Tengo 43 años y dos hijos hombres. Con el paso del tiempo compruebo, por
distintas razones, cómo la tarea de la educación se hace cada vez más compleja.
Los desafíos parecen interminables y siempre aparecen cosas que, de una forma u
otra, parecen superarnos.
No
es fácil ser papá y mamá. Nunca lo ha sido. No voy a explicar por qué
exactamente esta tarea es compleja, sino que voy a centrarme ahora en uno de
sus pilares: la autoridad.
Los
niños tienen que aprender a ver en sus padres justamente eso, los padres que
los van a educar y guiar para que luego ellos hagan lo mismo y, de ser posible,
lo hagan mejor.
Los
niños no necesitan que sus padres sean sus amigos. O sea, los padres sí tenemos
que ser amigos de nuestros hijos, pero nuestra tarea fundamental no pasa por
allí.
En
esta misión que nos ha sido encomendada de lo alto, es decir, por Dios, la autoridad
es fundamental porque con eso los hijos aprenderán a ver en nosotros un punto
de referencia sin el cual difícilmente podrán crecer como deben hacerlo.
Sin
el ancla de la autoridad, les generamos a los niños dudas e incertidumbres que
no van a tener cómo resolver después. Por
eso es importante que padre y madre vayan de la mano, incluso a veces, en el
error. Me explico: Si el papá da una orden en presencia de la mamá, pero está
equivocado, la orden debería realizarse y luego ya en privado la madre podrá
hacer la corrección respectiva.
Para
los niños, padre y madre deben ser uno. Así como nos hacemos una sola carne al
casarnos, así también la autoridad debe estar en ambos, con la misma fuerza e
intensidad.
No
puede darse (es fatal cuando no es así) que uno de los dos diga algo y que el
otro lo desautorice. Con eso el niño o la niña aprenderá que lo que diga uno de
sus padres no es tan importante como lo que dice el otro.
Y
eso simplemente no puede pasar. Padre y madre deben ser un bloque sólido en
cuanto a la educación y la autoridad. Es cierto que pueden tener opiniones
distintas, pero a la hora de educar deben funcionar juntos, deben actuar
juntos.
Las
diferencias y los desacuerdos deben conversarse en privado, no delante de los
hijos. Y esto sirve para casi cualquier aspecto de la vida conyugal. Lo que
para nosotros puede ser una pelea sencilla, a los hijos los puede marcar.
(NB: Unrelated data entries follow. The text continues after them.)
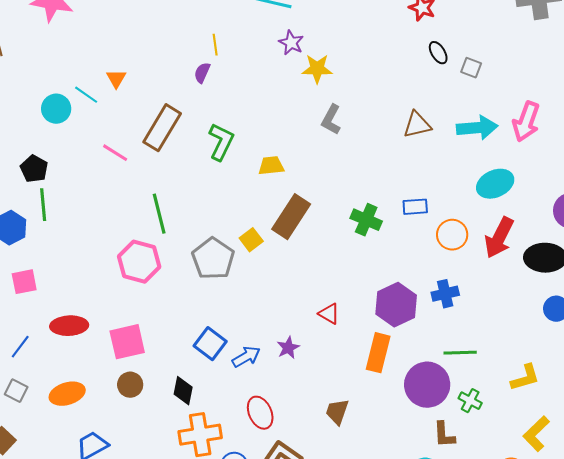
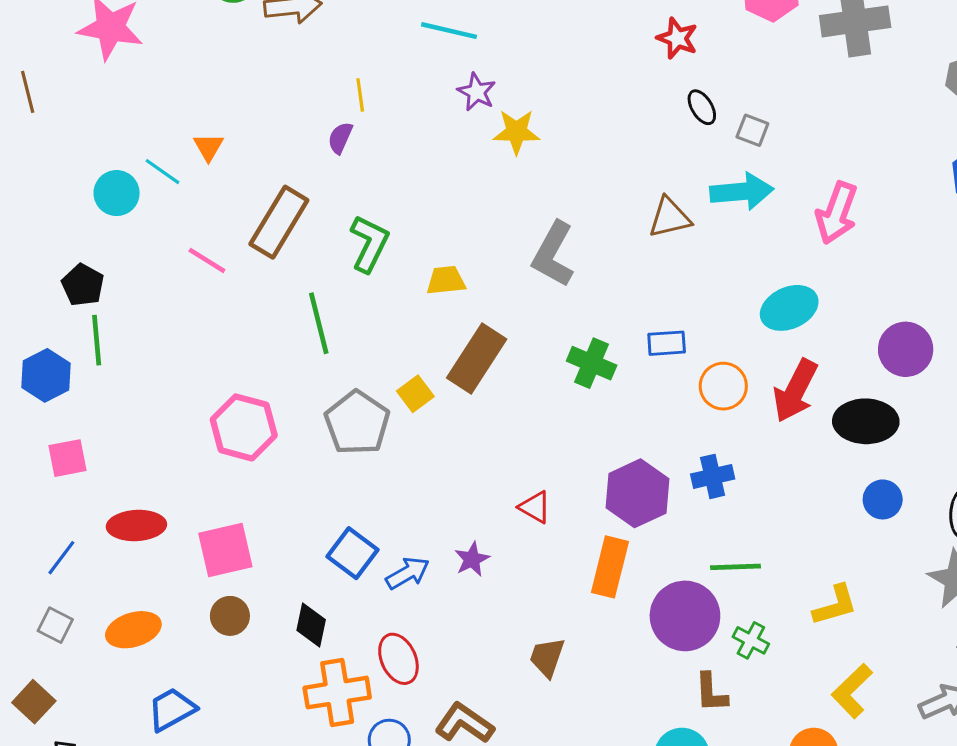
gray L-shape: (331, 120) -> (553, 254), moved, size x1.4
cyan arrow: (477, 128) -> (742, 191), moved
green line: (159, 214) -> (319, 323), moved
red ellipse: (260, 413) -> (398, 659), moved

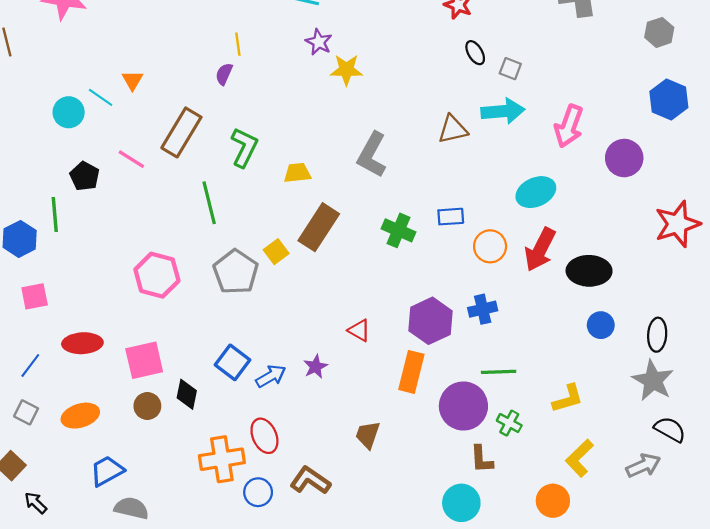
black pentagon: (83, 285) -> (85, 176), moved
purple circle: (906, 349) -> (624, 158), moved
black diamond: (311, 625) -> (187, 394), moved

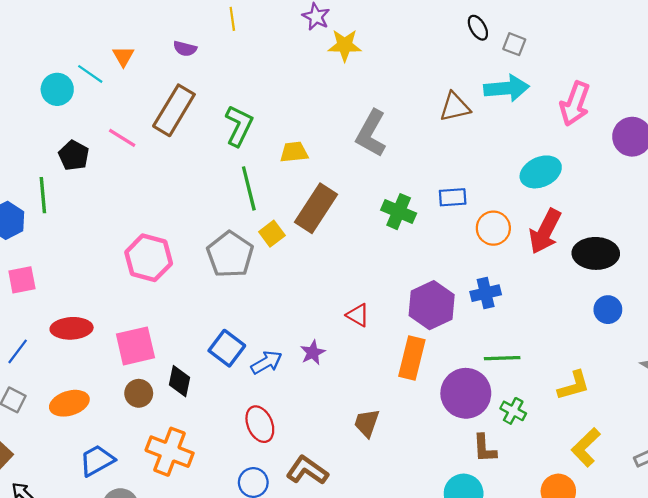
purple semicircle: (224, 74) -> (185, 49), moved, turned -100
green line: (209, 203) -> (249, 188), moved
orange cross: (222, 459) -> (170, 452), moved, turned 30

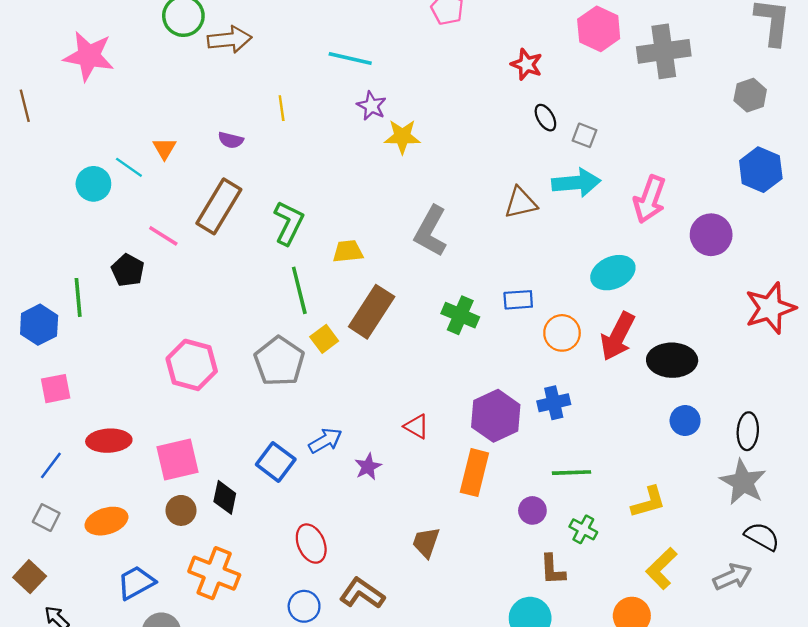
black pentagon: (74, 155) -> (128, 270), moved
blue arrow: (266, 362) -> (325, 441), moved
purple circle: (466, 393) -> (532, 510), size x0.5

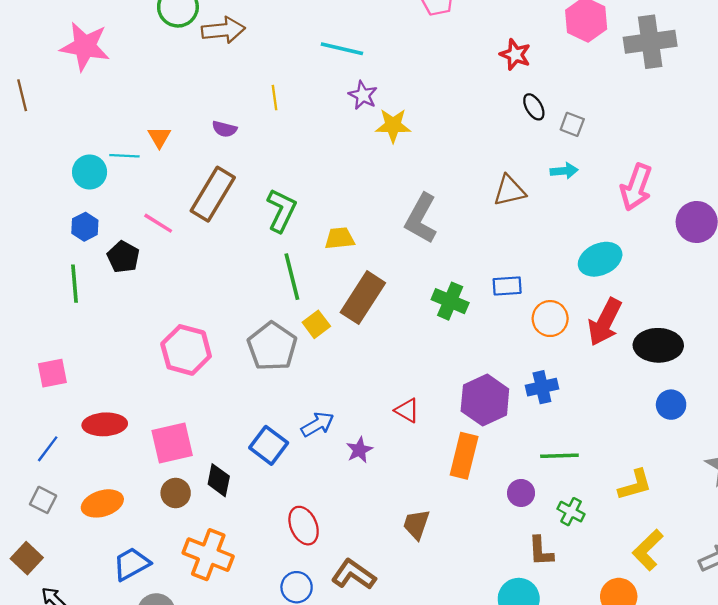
cyan line: (129, 167) -> (124, 156), turned -32
cyan arrow: (576, 183) -> (564, 171), size x0.6
blue hexagon: (39, 325) -> (85, 227), moved, size x0.7

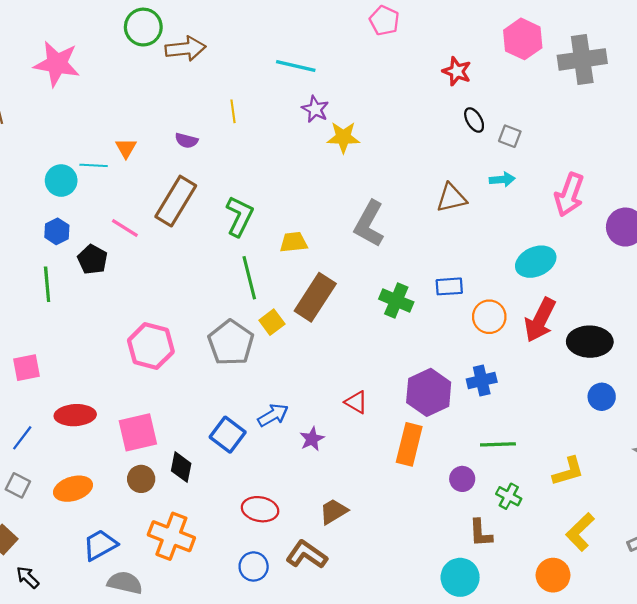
brown trapezoid: (416, 524) -> (334, 511), moved, turned 40
red ellipse: (304, 526) -> (260, 509), turned -56

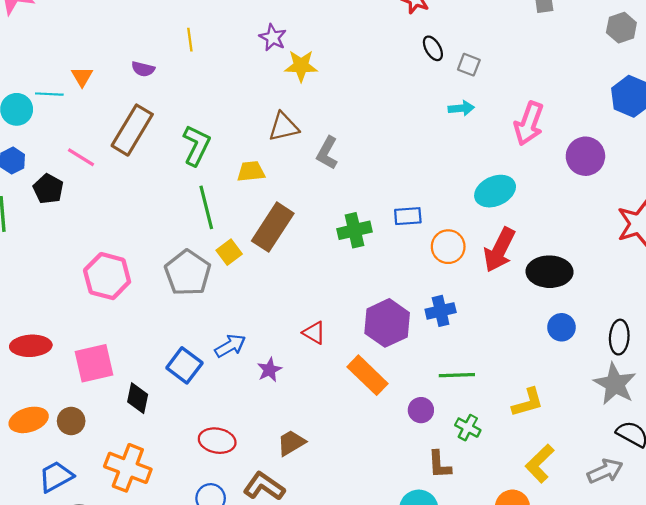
brown triangle: (451, 198) -> (284, 127), moved
gray L-shape: (369, 224) -> (327, 153), size x0.7
green cross: (396, 301) -> (354, 230), turned -36
orange rectangle: (409, 444) -> (368, 375), turned -60
brown circle: (141, 479) -> (71, 421), moved

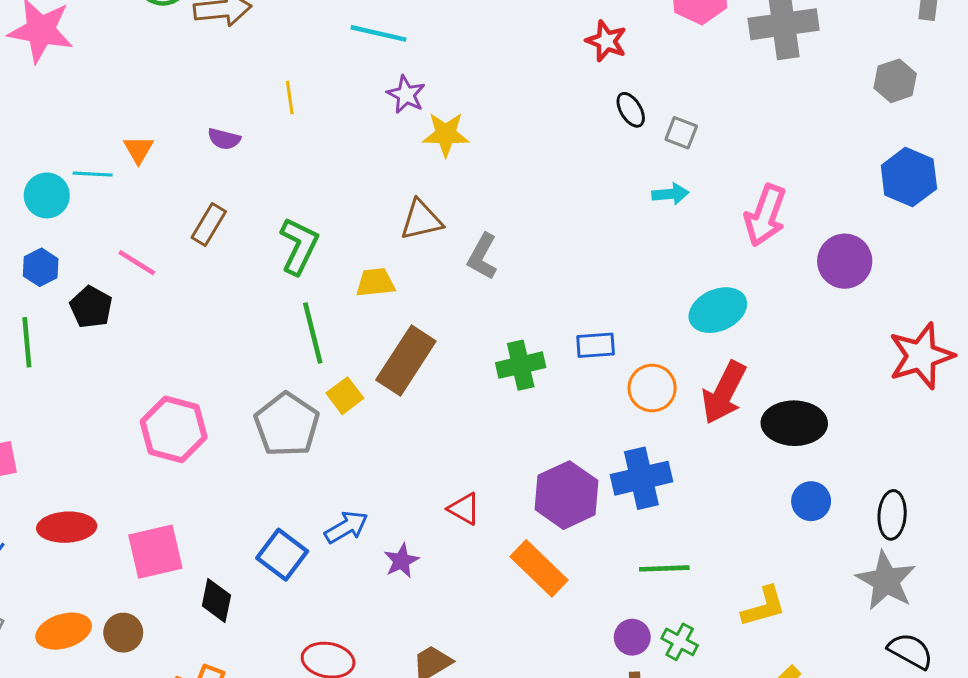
brown rectangle: (132, 130) -> (209, 224), size x0.6
blue cross: (441, 311) -> (641, 478), size x1.4
purple circle: (421, 410) -> (632, 637), moved

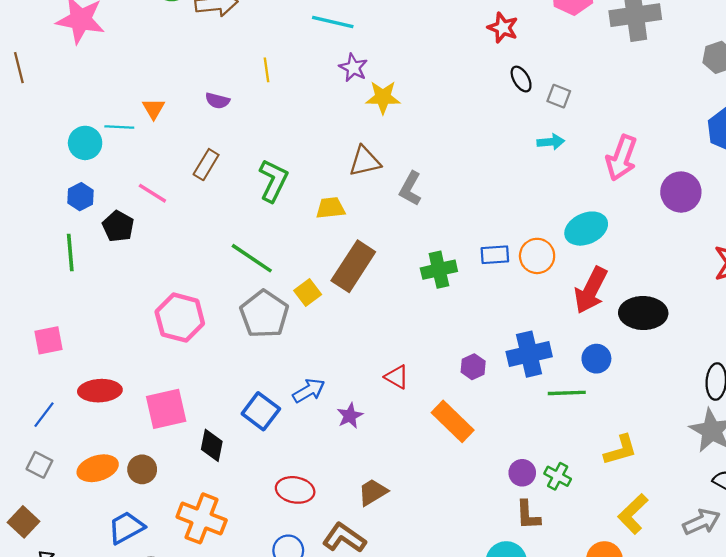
green line: (313, 333) -> (252, 258), moved, turned -42
orange circle: (652, 388) -> (537, 256), moved
purple hexagon: (566, 495) -> (473, 367), size x0.5
blue circle: (811, 501) -> (596, 359), moved
green line: (664, 568) -> (567, 393), moved

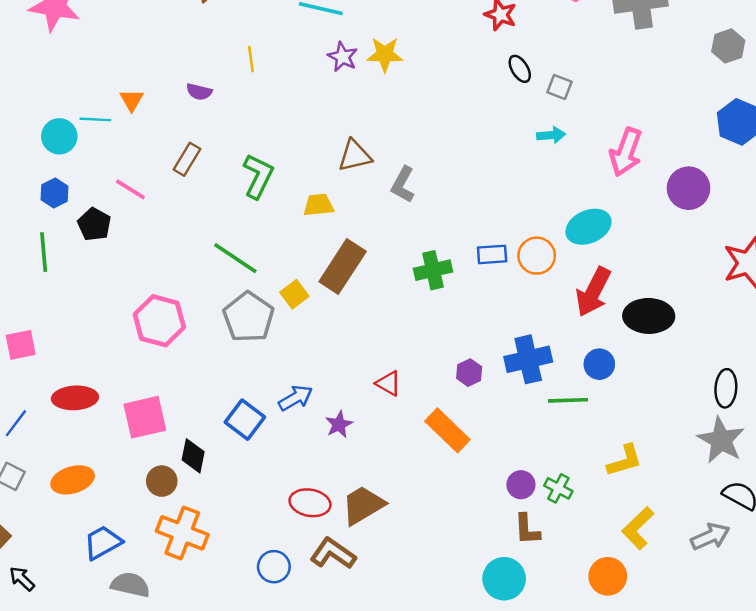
yellow star: (383, 97) -> (385, 54), moved
brown circle: (142, 469) -> (162, 481), moved
red ellipse: (295, 490) -> (310, 503), moved
brown trapezoid: (373, 492) -> (363, 505), size x1.4

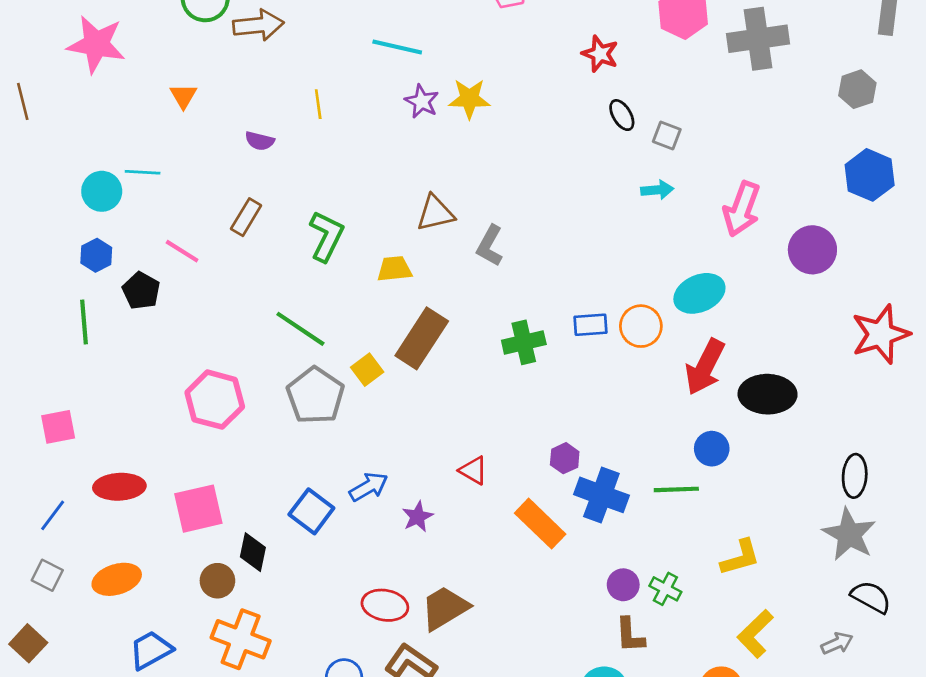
orange triangle: (132, 100) -> (183, 96), moved
blue cross: (528, 359) -> (601, 495), moved, turned 33
gray arrow: (710, 537) -> (837, 643), size x0.7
Evitémosles este trance y si hay alguna diferencia, resolvámosla juntos y en
privado.
La
autoridad tiene su base en el amor, el respeto y la exigencia. El amor, cuando
es verdadero, es y será exigente.
No
te conviertas en un padre o una madre engreídora. No te permitas no ser el
padre o madre que estás llamado a ser. Tus hijos te necesitan enteramente padre
y enteramente madre. Para engreírlos están los abuelos, de algún modo esa es la
ley de la vida.
Autoridad
no significa tampoco ser autoritario. Si te excedes, pídele perdón a tu hijo.
Si haces algo mal para con él o ella, dile que te equivocaste. De este modo,
tus hijos aprenderán también a ser humildes, a reconocer sus propios errores,
aprenderán algo que es tan necesario hoy en día y cada vez más escaso:
aprenderán a asumir la responsabilidad de sus actos.
Y si no estás seguro de algo, pregunta. Si tú y tu cónyuge
no saben qué hacer, pide ayuda. Nada peor que tener un problema al frente y no
enfrentarlo por temor, duda, indecisión o peor, por indiferencia.